Raoul hatte sich abgewandt, als wolle er die Worte nicht hören, und doch sog er sie begierig ein. Das waren ja seine eigenen Gedanken, die ihn Tag für Tag umschlichen, die er von sich wies und die doch immer wieder kamen. Das Einzige, was ihn hätte davor schützen können, ein Pflichtbewußtsein, besaß der junge Graf nun einmal nicht. Die Pflicht war ihm stets als ein Gespenst, als ein eiserner Zwang erschienen. So stand sie auch jetzt vor ihm, aber sie schreckte ihn wenigstens noch.

„Hör’ auf, Heloise!“ sagte er gepreßt. „Ich kann, ich darf das nicht hören, und,“ er richtete sich plötzlich mit einer energischen Bewegung empor, „ich will es auch nicht hören – laß mich fort!“

Er wandte sich in der That zum Gehen, aber jetzt trat die junge Frau zu ihm und legte ihre Hand auf seinen Arm. Ihre Stimme klang bittend, überredend und wieder traf ihn der weiche verschleierte Blick, den er nur zu gut kannte.

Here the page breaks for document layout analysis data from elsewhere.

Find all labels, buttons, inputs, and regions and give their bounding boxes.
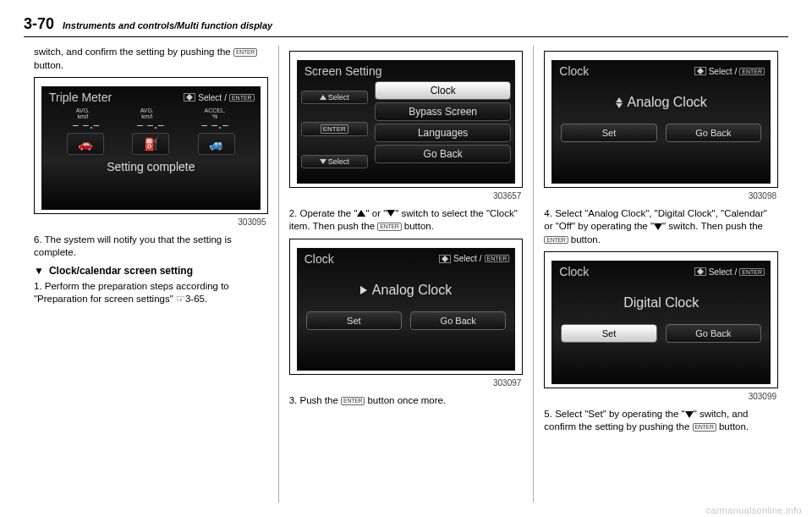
slash: /	[735, 67, 738, 76]
enter-box: ENTER	[321, 124, 348, 134]
screenshot-clock-analog-2: Clock Select / ENTER Analog Clock Se	[544, 51, 778, 188]
dash-value: – –․–	[137, 119, 164, 131]
enter-icon: ENTER	[341, 397, 365, 405]
slash: /	[480, 254, 482, 263]
screen-title: Clock	[304, 252, 334, 266]
menu-item-bypass[interactable]: Bypass Screen	[375, 102, 511, 121]
c1-para-2: 6. The system will notify you that the s…	[34, 234, 268, 260]
enter-box: ENTER	[739, 268, 765, 276]
enter-button[interactable]: ENTER	[301, 122, 368, 136]
text: " switch. Then push the	[662, 221, 763, 231]
label: AVG.	[140, 107, 154, 113]
enter-box: ENTER	[229, 94, 255, 102]
goback-button[interactable]: Go Back	[666, 324, 761, 343]
select-label: Select	[709, 67, 732, 76]
slash: /	[224, 93, 227, 102]
column-2: Screen Setting Select ENTER Select Clock…	[278, 46, 534, 503]
enter-icon: ENTER	[233, 48, 257, 57]
header-rule	[24, 36, 788, 37]
column-1: switch, and confirm the setting by pushi…	[24, 46, 278, 503]
center-label: Analog Clock	[628, 95, 707, 110]
screen-title: Clock	[559, 64, 589, 78]
menu-item-languages[interactable]: Languages	[375, 124, 511, 142]
goback-button[interactable]: Go Back	[666, 124, 761, 142]
set-button[interactable]: Set	[306, 311, 402, 330]
screenshot-screen-setting: Screen Setting Select ENTER Select Clock…	[289, 51, 524, 188]
updown-icon	[694, 67, 706, 75]
c2-para-2: 3. Push the ENTER button once more.	[289, 394, 524, 408]
updown-icon	[694, 267, 706, 276]
fuel-icon: ⛽	[132, 133, 169, 155]
screenshot-triple-meter: Triple Meter Select / ENTER AVG.km/l AVG…	[34, 77, 268, 214]
screen-title: Screen Setting	[304, 64, 382, 78]
label: AVG.	[76, 107, 90, 113]
down-select-button[interactable]: Select	[301, 155, 368, 168]
label: %	[212, 113, 217, 119]
text: 5. Select "Set" by operating the "	[544, 409, 684, 419]
select-label: Select	[709, 267, 732, 277]
text: switch, and confirm the setting by pushi…	[34, 47, 233, 57]
updown-icon	[184, 93, 195, 102]
down-triangle-icon	[387, 210, 395, 217]
menu-item-goback[interactable]: Go Back	[375, 145, 511, 163]
image-number: 303098	[544, 191, 776, 201]
enter-icon: ENTER	[544, 236, 568, 245]
text: 3. Push the	[289, 395, 341, 405]
c3-para-2: 5. Select "Set" by operating the "" swit…	[544, 408, 778, 434]
label: km/l	[141, 113, 152, 119]
label: km/l	[78, 113, 89, 119]
label: ACCEL.	[205, 107, 226, 113]
slash: /	[735, 267, 738, 277]
screenshot-clock-digital: Clock Select / ENTER Digital Clock Set	[544, 251, 778, 388]
car-accel-icon: 🚙	[198, 133, 235, 155]
enter-icon: ENTER	[377, 223, 401, 231]
menu-item-clock[interactable]: Clock	[375, 81, 511, 100]
enter-icon: ENTER	[693, 423, 716, 432]
up-select-button[interactable]: Select	[301, 91, 368, 104]
center-label: Digital Clock	[623, 295, 699, 311]
text: button.	[716, 421, 749, 432]
updown-icon	[439, 255, 451, 263]
c1-para-3: 1. Perform the preparation steps accord­…	[34, 280, 268, 306]
enter-box: ENTER	[485, 255, 510, 262]
image-number: 303099	[544, 392, 776, 401]
image-number: 303657	[289, 191, 522, 201]
down-triangle-icon	[654, 223, 662, 230]
column-3: Clock Select / ENTER Analog Clock Se	[533, 46, 788, 503]
goback-button[interactable]: Go Back	[410, 311, 506, 330]
screen-title: Clock	[559, 265, 589, 278]
c1-para-1: switch, and confirm the setting by pushi…	[34, 46, 268, 72]
subsection-label: Clock/calendar screen setting	[49, 265, 193, 277]
car-icon: 🚗	[67, 133, 104, 155]
right-triangle-icon	[360, 286, 367, 294]
image-number: 303097	[289, 378, 522, 388]
dash-value: – –․–	[201, 119, 228, 131]
screen-title: Triple Meter	[49, 91, 112, 104]
select-label: Select	[198, 93, 222, 102]
triangle-icon: ▼	[34, 265, 44, 277]
down-triangle-icon	[685, 411, 694, 418]
text: button.	[34, 60, 63, 70]
label: Select	[328, 93, 349, 102]
up-triangle-icon	[357, 210, 365, 217]
section-title: Instruments and controls/Multi function …	[63, 20, 272, 30]
page-number: 3-70	[24, 15, 54, 33]
image-number: 303095	[34, 217, 266, 227]
enter-box: ENTER	[739, 68, 765, 75]
updown-icon	[616, 97, 623, 108]
screenshot-clock-analog-1: Clock Select / ENTER Analog Clock Se	[289, 239, 524, 376]
label: Select	[328, 157, 349, 166]
center-label: Analog Clock	[372, 283, 452, 298]
text: button.	[402, 221, 434, 231]
text: button once more.	[365, 395, 446, 405]
text: button.	[568, 234, 601, 245]
set-button[interactable]: Set	[561, 124, 656, 142]
dash-value: – –․–	[73, 119, 100, 131]
text: " or "	[365, 208, 387, 218]
set-button[interactable]: Set	[561, 324, 656, 343]
c3-para-1: 4. Select "Analog Clock", "Digital Clock…	[544, 207, 778, 247]
subsection-heading: ▼ Clock/calendar screen setting	[34, 265, 268, 277]
select-label: Select	[453, 254, 477, 263]
c2-para-1: 2. Operate the "" or "" switch to select…	[289, 207, 524, 234]
text: 2. Operate the "	[289, 208, 358, 218]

„Komm mit uns, Raoul! Du verzehrst Dich ja in diesem unseligen Kampfe mit Dir selbst. Du gehst zu Grunde daran, und ich – glaubst Du, daß ich die Trennung von Dir leicht ertrage? Daß ich weniger leide als Deine Mutter, wenn ich Dich in den Reihen unserer Feinde weiß? Folge uns nach Frankreich!“

„Heloise – laß mich!“ Der junge Graf machte einen verzweiflungsvollen, aber ohnmächtigen Versuch zu entrinnen; es war vergebens. Immer bestrickender klangen die Worte, denen er nicht entfliehen konnte; immer enger und dämonischer umwand ihn die schillernde Schlange.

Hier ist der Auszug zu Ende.